Boost Fiber with Beans
Chocolate is abundant this season and for good reason: it’s delicious and it’s packed with flavonoids. But what if you took that decadent chocolate and brought it up a notch to boost the fiber and create a decadent dark chocolate dip to serve alongside graham crackers, gingerbread, or fresh fruit? You’d be the hostess with the most-ess for sure! Begin by pureeing a cup of beans alongside melted dark chocolate or dark cocoa powder, dates for natural sweetness, and your favorite nut or seed butter of choice. Blend until it’s a smooth, hummus-like consistency and enjoy! (Use this Sweet Hummus Recipe as your guide.)
Power Up with Protein
Cream pies and bundt cakes are certainly popular around the holiday season, but that doesn’t mean you can’t do over the dairy!
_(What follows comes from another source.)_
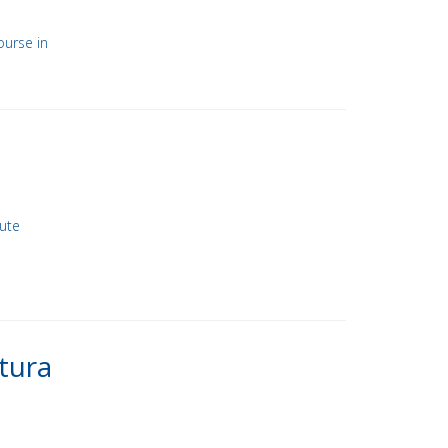
ourse in
nute
tura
Swapping in a portion of reduced-fat Greek or skyr yogurt for sour cream helps to boost the protein while minimizing the saturated fat of your treat. If you’re still not a big fan of Greek yogurt, then ease into it by starting small with the swap, with roughly a third used in place of the sour cream. In no time you’ll be adjusted and making the full swap, pinky promise! (Try this Butterscotch Cheesecake Pie for a nice addition to your menu this year!)